##### Provided material

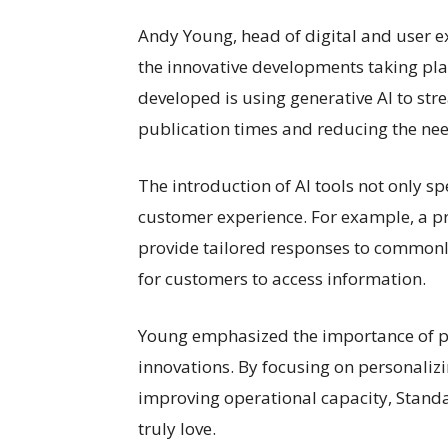
Andy Young, head of digital and user e
the innovative developments taking pla
developed is using generative AI to st
publication times and reducing the nee
The introduction of AI tools not only s
customer experience. For example, a pr
provide tailored responses to commonly
for customers to access information.
Young emphasized the importance of put
innovations. By focusing on personali
improving operational capacity, Standa
truly love.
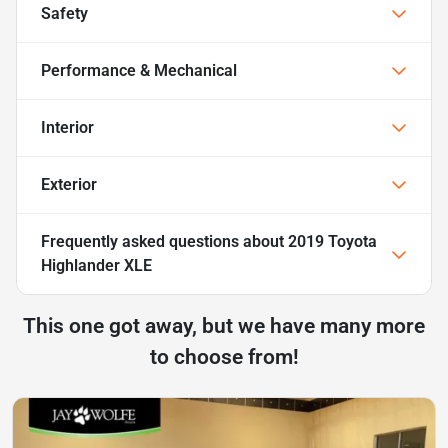
Safety
Performance & Mechanical
Interior
Exterior
Frequently asked questions about
2019 Toyota
Highlander XLE
This one got away, but we have many more
to choose from!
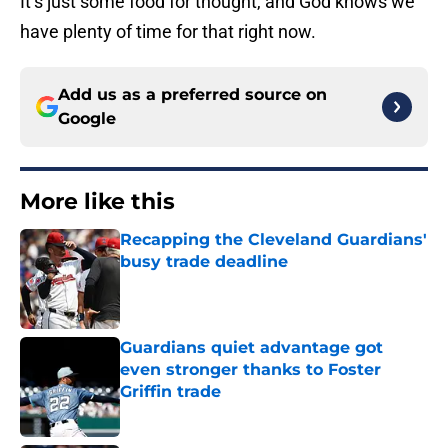
It’s just some food for thought, and God knows we
have plenty of time for that right now.
Add us as a preferred source on
Google
More like this
Recapping the Cleveland Guardians'
busy trade deadline
Published by on Invalid Date
Guardians quiet advantage got
even stronger thanks to Foster
Griffin trade
Published by on Invalid Date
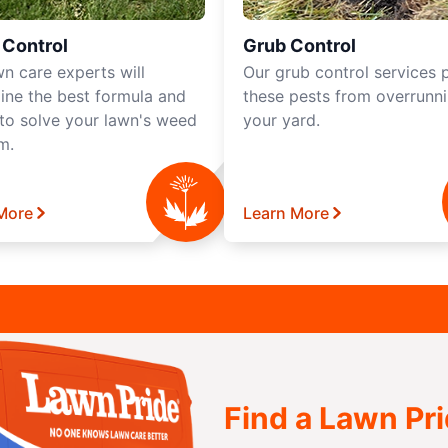
Control
Grub Control
wn care experts will
Our grub control services 
ine the best formula and
these pests from overrunn
 to solve your lawn's weed
your yard.
m.
More
Learn More
Find a Lawn Pr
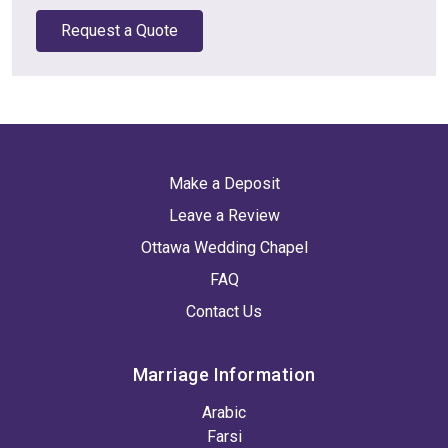
Request a Quote
Make a Deposit
Leave a Review
Ottawa Wedding Chapel
FAQ
Contact Us
Marriage Information
Arabic
Farsi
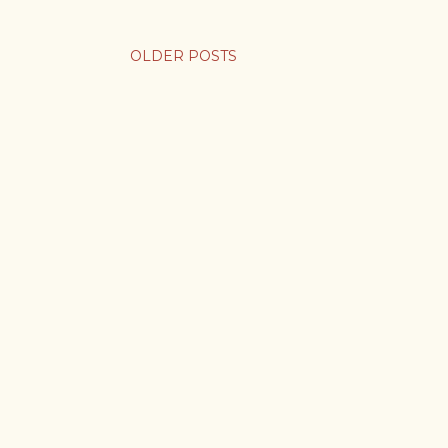
OLDER POSTS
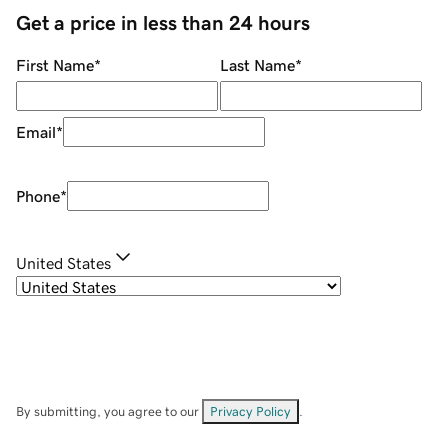
Get a price in less than 24 hours
First Name
*
Last Name
*
Email
*
Phone
*
United States
By submitting, you agree to our
Privacy Policy
.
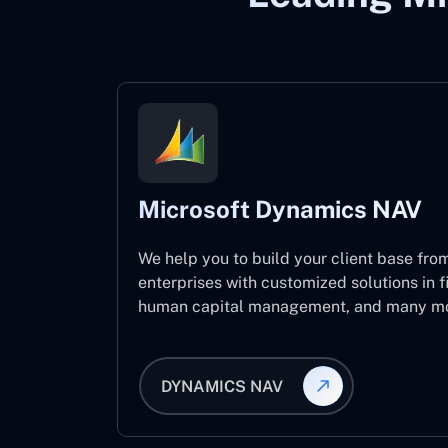
Microsoft Dynamics NAV
We help you to build your client base from
enterprises with customized solutions in f
human capital management, and many mo
DYNAMICS NAV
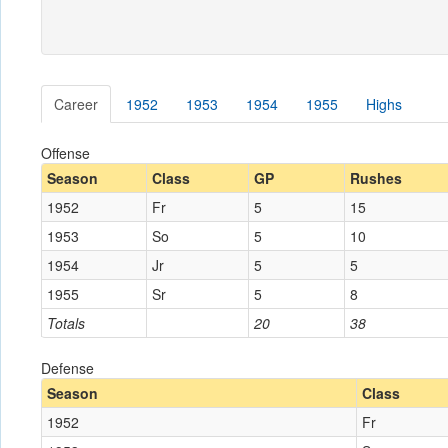
Career
1952
1953
1954
1955
Highs
Offense
Season
Class
GP
Rushes
1952
Fr
5
15
1953
So
5
10
1954
Jr
5
5
1955
Sr
5
8
Totals
20
38
Defense
Season
Class
1952
Fr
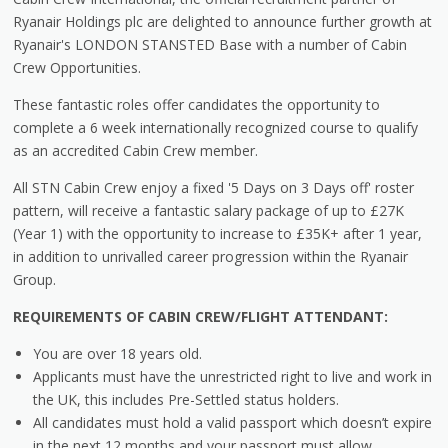
Ryanair Holdings plc are delighted to announce further growth at
Ryanair's LONDON STANSTED Base with a number of Cabin
Crew Opportunities.
These fantastic roles offer candidates the opportunity to
complete a 6 week internationally recognized course to qualify
as an accredited Cabin Crew member.
All STN Cabin Crew enjoy a fixed '5 Days on 3 Days off' roster
pattern, will receive a fantastic salary package of up to £27K
(Year 1) with the opportunity to increase to £35K+ after 1 year,
in addition to unrivalled career progression within the Ryanair
Group.
REQUIREMENTS OF CABIN CREW/FLIGHT ATTENDANT:
You are over 18 years old.
Applicants must have the unrestricted right to live and work in
the UK, this includes Pre-Settled status holders.
All candidates must hold a valid passport which doesn’t expire
in the next 12 months and your passport must allow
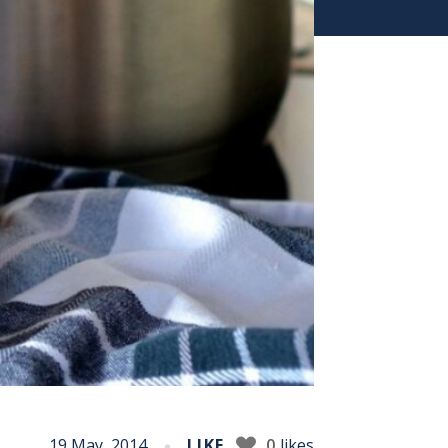
19 May, 2014
LIKE
0
likes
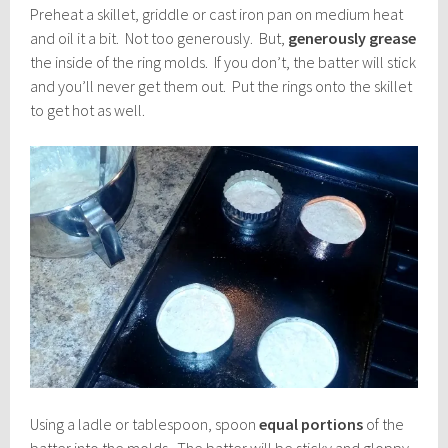
Preheat a skillet, griddle or cast iron pan on medium heat
and oil it a bit. Not too generously. But,
generously grease
the inside of the ring molds. If you don’t, the batter will stick
and you’ll never get them out. Put the rings onto the skillet
to get hot as well.
Using a ladle or tablespoon, spoon
equal portions
of the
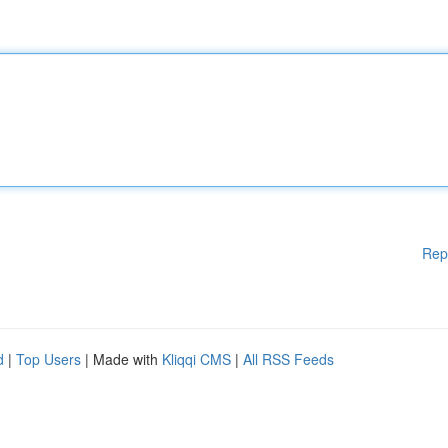
Rep
d
|
Top Users
| Made with
Kliqqi CMS
|
All RSS Feeds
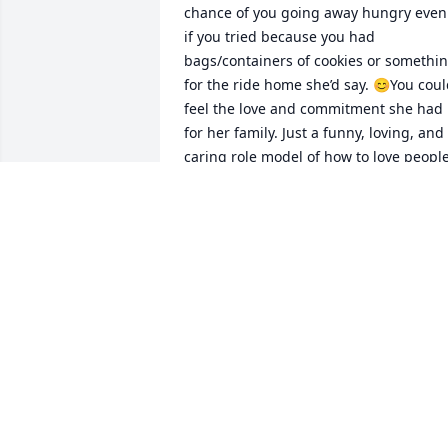
chance of you going away hungry even 
if you tried because you had 
bags/containers of cookies or somethin
for the ride home she’d say. 😊You coul
feel the love and commitment she had 
for her family. Just a funny, loving, and 
caring role model of how to love people.
She will be missed by many. All my best
to you all. ♥️
NICOLE LEDIN
Nov 15, 2023
We are very sorry for you loss, Merle 
Pagel Family
ART PAGEL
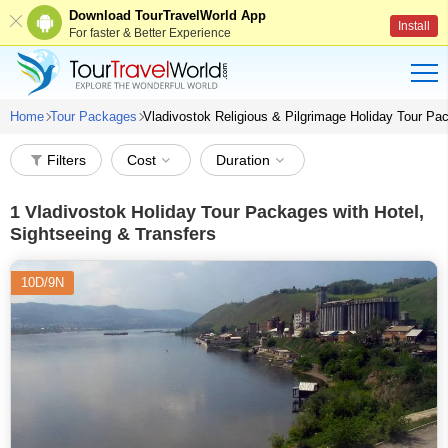
Download TourTravelWorld App
Install
For faster & Better Experience
Home
Tour Packages
Vladivostok Religious & Pilgrimage Holiday Tour P
Filters
Cost
Duration
1
Vladivostok Holiday Tour Packages with Hotel,
Sightseeing & Transfers
10D/9N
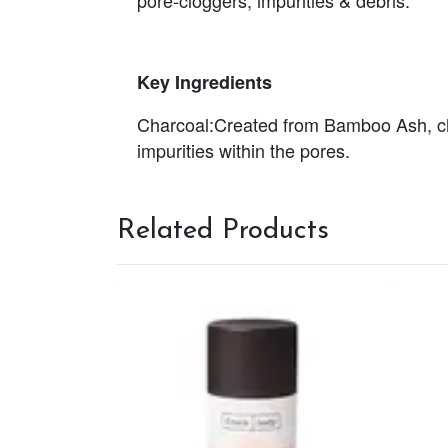
Key Ingredients
Charcoal:
Created from Bamboo Ash, char
impurities within the pores.
Related Products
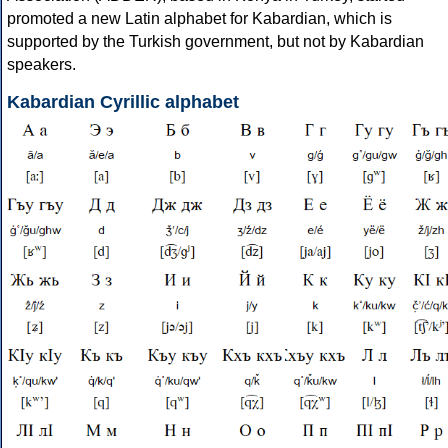
promoted a new Latin alphabet for Kabardian, which is
supported by the Turkish government, but not by Kabardian
speakers.
Kabardian Cyrillic alphabet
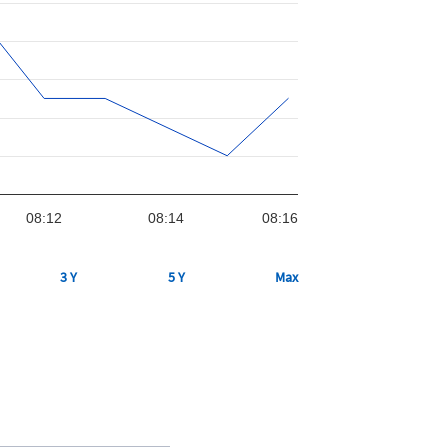
08:12
08:14
08:16
3 Y
5 Y
Max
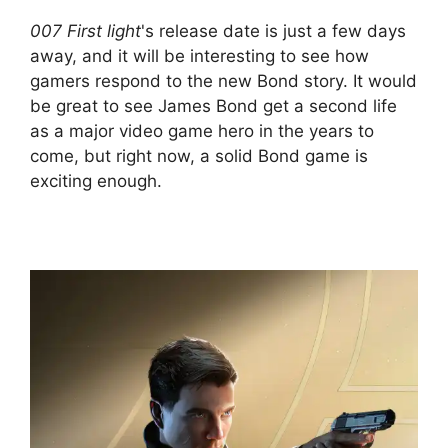
007 First light
's release date is just a few days
away, and it will be interesting to see how
gamers respond to the new Bond story. It would
be great to see James Bond get a second life
as a major video game hero in the years to
come, but right now, a solid Bond game is
exciting enough.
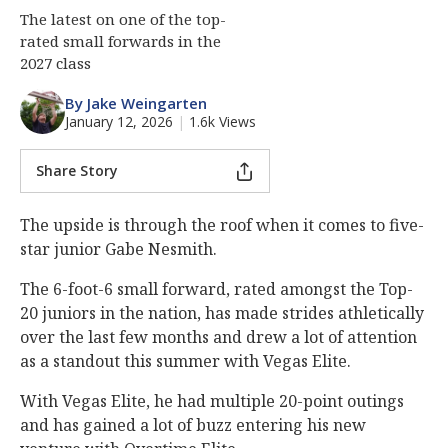
The latest on one of the top-
rated small forwards in the
2027 class
By Jake Weingarten
January 12, 2026
|
1.6k Views
Share Story
The upside is through the roof when it comes to five-
star junior Gabe Nesmith.
The 6-foot-6 small forward, rated amongst the Top-
20 juniors in the nation, has made strides athletically
over the last few months and drew a lot of attention
as a standout this summer with Vegas Elite.
With Vegas Elite, he had multiple 20-point outings
and has gained a lot of buzz entering his new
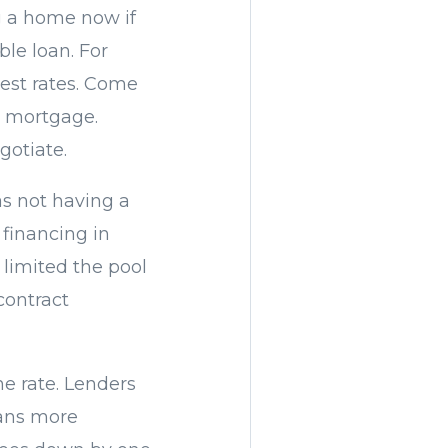
ng a home now if
ble loan. For
rest rates. Come
r mortgage.
gotiate.
as not having a
 financing in
 limited the pool
contract
he rate. Lenders
oans more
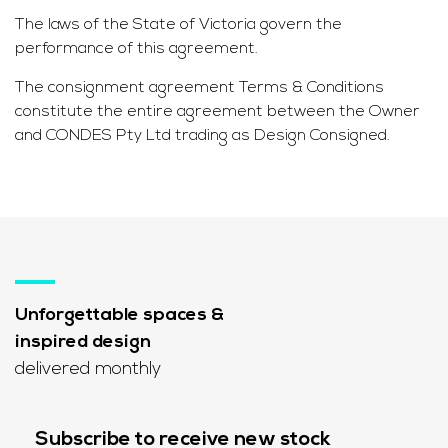
The laws of the State of Victoria govern the
performance of this agreement.
The consignment agreement Terms & Conditions
constitute the entire agreement between the Owner
and CONDES Pty Ltd trading as Design Consigned.
Unforgettable spaces &
inspired design
delivered monthly
Subscribe to receive new stock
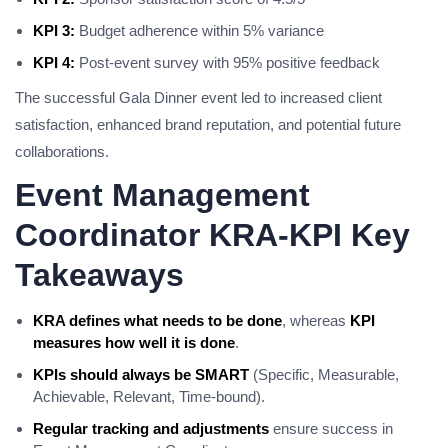
KPI 3:
Budget adherence within 5% variance
KPI 4:
Post-event survey with 95% positive feedback
The successful Gala Dinner event led to increased client
satisfaction, enhanced brand reputation, and potential future
collaborations.
Event Management
Coordinator KRA-KPI Key
Takeaways
KRA defines what needs to be done
, whereas
KPI
measures how well it is done
.
KPIs should always be SMART
(Specific, Measurable,
Achievable, Relevant, Time-bound).
Regular tracking and adjustments
ensure success in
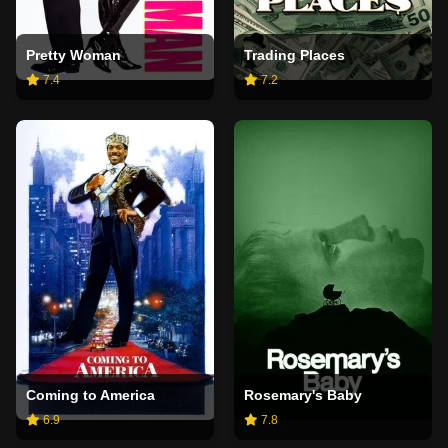
Pretty Woman
Trading Places
7.4
7.2
Coming to America
Rosemary's Baby
6.9
7.8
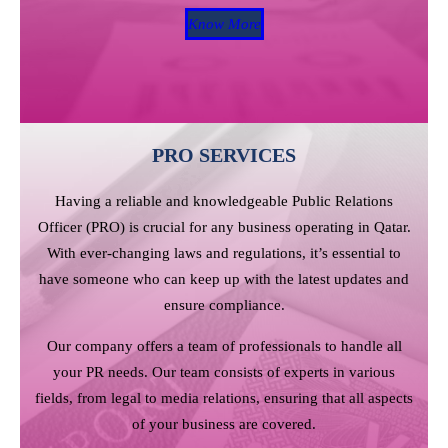
Know More
PRO SERVICES
Having a reliable and knowledgeable Public Relations
Officer (PRO) is crucial for any business operating in Qatar.
With ever-changing laws and regulations, it’s essential to
have someone who can keep up with the latest updates and
ensure compliance.
Our company offers a team of professionals to handle all
your PR needs. Our team consists of experts in various
fields, from legal to media relations, ensuring that all aspects
of your business are covered.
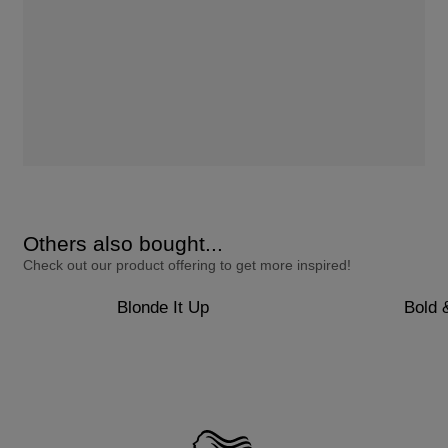
Others also bought...
Check out our product offering to get more inspired!
Blonde It Up
Bold 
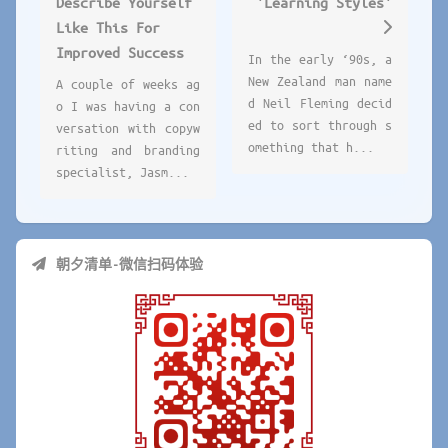
Describe Yourself
'Learning Styles'
Like This For
Improved Success
In the early ‘90s, a
New Zealand man name
A couple of weeks ag
d Neil Fleming decid
o I was having a con
ed to sort through s
versation with copyw
omething that h...
riting and branding
specialist, Jasm...
朝夕清单-微信扫码体验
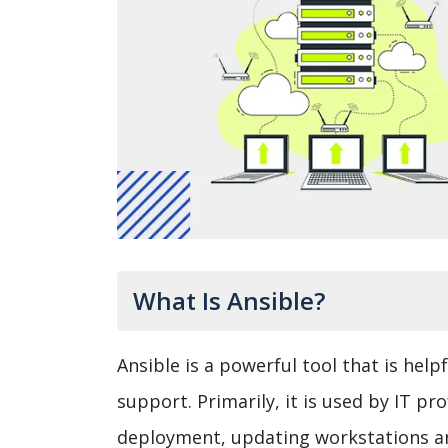
What Is Ansible?
Ansible is a powerful tool that is he
support. Primarily, it is used by IT pr
deployment, updating workstations and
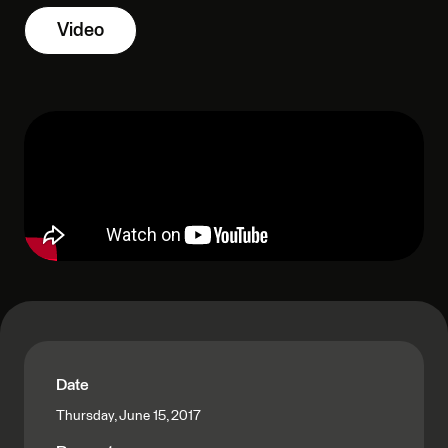
Video
Date
Thursday, June 15, 2017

##########

_What you need to do_. Each line of the entries above that has the word "fantastic" is to be copied.

_Response below_.
These fantastic roles offer candidates the opportunity to
pattern, will receive a fantastic salary package of up to £27K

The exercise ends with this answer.